Esta vez era sin duda la peor que había visto. Debía de haber ocultado lo mal que se encontraba realmente, o la crisis había llegado sigilosamente, nublando cualquier resto de sentido y responsabilidad. Una vez había descrito la llegada de una intensa depresión como grandes mantas oscuras de sombras arrastradas por demonios con rostros inertes y ropas arrugadas.

—Es sólo él, sólo él —dijo, llevándose la mano a la boca para toser. Sorprendentemente, no se sentía mareada. Vio la cama, pulcramente hecha, la colcha blanca estirada y doblada con precisión bajo las almohadas, Saul tratando de poner orden y sentido en su mundo de oscuridad. Se detuvo junto a un pequeño círculo de salpicaduras de sangre en la madera, junto a su mesilla de noche—. Sólo él.

—El señor Madsen puede ponerse muy triste a veces —dijo Caddy desde la puerta del dormitorio, con la mano de largos dedos presionando con fuerza el oscuro zócalo de madera.

—¿Tiene su marido antecedentes de intentos de suicidio? —preguntó el sanitario.

—Sí —dijo—. Nunca nada tan...

—Parece que se cortó las muñecas en la bañera —dijo el policía delgado de aspecto triste. Asintió con la cabeza, comprensivo. Kaye decidió que le llamaría señor Muerte y al otro señor Toro. El señor Toro y el señor Muerte podían deducir de la casa tanto como ella, posiblemente más.

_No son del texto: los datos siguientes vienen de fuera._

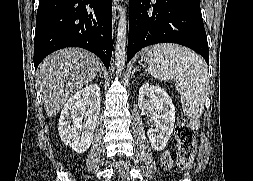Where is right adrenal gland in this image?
Here are the masks:
<instances>
[{
  "label": "right adrenal gland",
  "mask_w": 253,
  "mask_h": 181,
  "mask_svg": "<svg viewBox=\"0 0 253 181\" xmlns=\"http://www.w3.org/2000/svg\"><path fill=\"white\" fill-rule=\"evenodd\" d=\"M98 76H100V77H101V70H99V72H98Z\"/></svg>",
  "instance_id": "1"
}]
</instances>
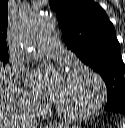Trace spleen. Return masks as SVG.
Returning <instances> with one entry per match:
<instances>
[{
    "label": "spleen",
    "mask_w": 125,
    "mask_h": 128,
    "mask_svg": "<svg viewBox=\"0 0 125 128\" xmlns=\"http://www.w3.org/2000/svg\"><path fill=\"white\" fill-rule=\"evenodd\" d=\"M120 127H121V128H125V119H123V120L121 121Z\"/></svg>",
    "instance_id": "1"
}]
</instances>
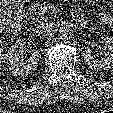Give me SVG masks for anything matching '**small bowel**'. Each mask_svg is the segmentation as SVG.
Returning <instances> with one entry per match:
<instances>
[{"label":"small bowel","mask_w":113,"mask_h":113,"mask_svg":"<svg viewBox=\"0 0 113 113\" xmlns=\"http://www.w3.org/2000/svg\"><path fill=\"white\" fill-rule=\"evenodd\" d=\"M85 1H91V0H85ZM111 3L113 0H110ZM102 20H104L105 22H108L110 24V26L113 28V21L112 19L107 18L106 16H104L103 14H100L99 16Z\"/></svg>","instance_id":"1"}]
</instances>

—Salió de la bañera —dijo el señor Toro—, y...

—Se vendó de nuevo las muñecas, como un romano, intentando alargar su tiempo en la tierra —dijo el señor Muerte. Le dirigió una sonrisa de disculpa a Kaye—. Lo siento señora.

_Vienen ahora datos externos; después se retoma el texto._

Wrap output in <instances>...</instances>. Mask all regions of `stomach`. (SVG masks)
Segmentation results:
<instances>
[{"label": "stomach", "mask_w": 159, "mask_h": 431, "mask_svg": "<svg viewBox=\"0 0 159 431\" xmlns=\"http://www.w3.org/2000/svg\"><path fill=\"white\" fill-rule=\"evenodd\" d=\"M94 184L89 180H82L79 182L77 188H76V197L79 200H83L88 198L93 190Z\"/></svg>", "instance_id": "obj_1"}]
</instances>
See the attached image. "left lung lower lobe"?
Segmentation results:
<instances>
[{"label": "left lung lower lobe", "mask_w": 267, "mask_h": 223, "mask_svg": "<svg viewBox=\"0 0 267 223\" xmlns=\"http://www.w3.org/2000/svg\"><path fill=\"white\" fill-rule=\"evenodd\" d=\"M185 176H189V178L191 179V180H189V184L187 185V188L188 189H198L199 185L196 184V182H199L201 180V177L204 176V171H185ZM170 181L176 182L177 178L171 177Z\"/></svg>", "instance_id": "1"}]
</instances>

—Y luego debió de vestirse y salir de la casa.

«Exacto», pensó Kaye. Tenían razón.

Kaye se sentó en la cama, deseando ser la clase de mujer que se desmaya, borrando esa escena en ese mismo momento y dejando que otros se hiciesen cargo.

—Señora Lang, podríamos encontrar a su marido...

—No se suicidó —dijo. Señaló la sangre, apuntando descuidadamente hacia el pasillo y el baño. Buscaba un resquicio de esperanza y pensó por un momento que lo había encontrado—. Fue grave, pero él... como usted dijo, se detuvo.

—Señora Lang... —comenzó el señor Toro.

—Deberíamos encontrarle y llevarle a un hospital —dijo Kaye, y ante esta repentina posibilidad, de que tal vez aún podían salvarle, le falló la voz y empezó a llorar en silencio.

—Falta el bote —dijo Caddy. Kaye se levantó bruscamente y se acercó a la ventana. Se arrodilló en el asiento de la ventana y miró hacia abajo, al pequeño muelle que sobresalía del dique rocoso, penetrando en las aguas verde-gris del estrecho. El pequeño bote de vela no estaba en su amarre.

Kaye se estremeció como si tuviese frío. Comenzaba a aceptar lentamente que esa vez iba a ser la definitiva. El ánimo y el rechazo no podían competir por más tiempo con la sangre y el desorden, con la realidad de un Saul malogrado, controlado por el Negativo/Falso y ensombrecido Saul.

—No puedo verlo —dijo Kaye con voz aguda, buscando entre las aguas picadas—. Tiene una vela roja. No está ahí fuera.

Le pidieron la descripción y una fotografía, y les proporcionó ambas cosas.

El señor Toro bajó, salió por la puerta delantera y se acercó al coche policial. Kaye le siguió parte del trayecto y se volvió para dirigirse al salón. No quería quedarse en el dormitorio. El señor Muerte y el paramédico se quedaron para hacerle más preguntas, pero tenía muy pocas respuestas. Un fotógrafo de la policía y un ayudante del forense subieron las escaleras con sus equipos.